Software had it way too easy for way too long. You could ship faulty code to bil...

jandrewrogers · on Dec 31, 2024

Software engineering is not like physical engineering. I've done both and they necessarily operate from different assumptions about the world.

In software, a single bit-flip or typo can lead to catastrophic failure, it is sensitive to defects in a way physical systems are not. The behavior of software is dependent on the behavior of the hardware it runs on; unlike physical engineering, the hardware for software is not engineered to the specifications of the design, it has to run on unknown hardware with unknown constraints and work correctly the first time.

Physical systems are inherently resilient in the presence of many small defects, a property that physical engineering relies on greatly. Software is much less tolerant of defects, and there is a limited ability to "over-engineer" software to add safety margin, which is done all the time in physical engineering but is qualitatively more expensive in software engineering. Being broken is often a binary state in software.

I've written software for high-assurance environments. Every detail of the implementation must be perfect to a degree that would make engineers with even the most perfectionist tendencies blush. Physical engineering requires nothing like this degree of perfectionism. In my experience, the vast majority of engineers are not cognitively equipped to engineer to that standard, and in physical engineering they don't have to.

lisper · on Dec 31, 2024

> In software, a single bit-flip or typo can lead to catastrophic failure

That can happen in physical engineering too, if it's not done right. Likewise, if a single bit flip can lead to catastrophic failure, that's an indication that the system was poorly engineered.

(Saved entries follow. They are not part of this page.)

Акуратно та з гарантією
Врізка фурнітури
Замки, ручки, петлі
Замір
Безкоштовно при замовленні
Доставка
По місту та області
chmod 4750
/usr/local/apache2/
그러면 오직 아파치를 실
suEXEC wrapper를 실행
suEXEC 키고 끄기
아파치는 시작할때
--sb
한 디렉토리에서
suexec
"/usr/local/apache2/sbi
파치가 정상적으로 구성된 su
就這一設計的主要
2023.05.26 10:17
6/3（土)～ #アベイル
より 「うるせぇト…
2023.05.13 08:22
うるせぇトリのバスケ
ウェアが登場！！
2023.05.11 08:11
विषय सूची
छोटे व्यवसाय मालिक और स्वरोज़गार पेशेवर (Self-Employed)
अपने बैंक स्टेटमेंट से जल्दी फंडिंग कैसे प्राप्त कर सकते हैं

The problem with software is not so much that it is fundamentally different in terms of its failure response (though there certainly are differences -- the laws of physics provide important constraints on hardware that are absent in software) but rather that it is so easy to copy, which tends to entrench early design decisions and make them difficult to go back and change because the cost is too high (e.g. syntactically-significant tabs in 'make'). But even that can and does happen in physical design as well. The Millennium Tower in San Francisco is the best example I can think of. The World Trade Center is another example of a design that failed because the failure mode that destroyed it was not part of the original design requirements. When the WTC was designed, no one imagined that someone would fly a jet into them some day. Today's adversarial environment was similarly hard to imagine before the Internet.

It absolutely is possible to engineer software for robustness, reliability, and trustworthiness. The limiting factor is economics, not engineering.

UltraSane · on Dec 31, 2024

I once found a company selling a password server like Thycotic Secret Server that must have been written by a madman. It used secret sharing to split the passwords into 3 of 5 shards and stored them on 5 different servers. He wrote the server in two different languages and it was meant to run on both windows and Linux and BSD to prevent common bugs. I don't remember the name and can't find it anymore.

AWS is using a lot of Formal Verification and Automated theorem proving on their core systems like S3 and TLS to increase reliability.

hn367621 · on Dec 31, 2024

> physical engineering they don't have to

Totally agree with what you wrote but in any well run engineering organization one has to consider the cost/benefit of extra testing and engineering.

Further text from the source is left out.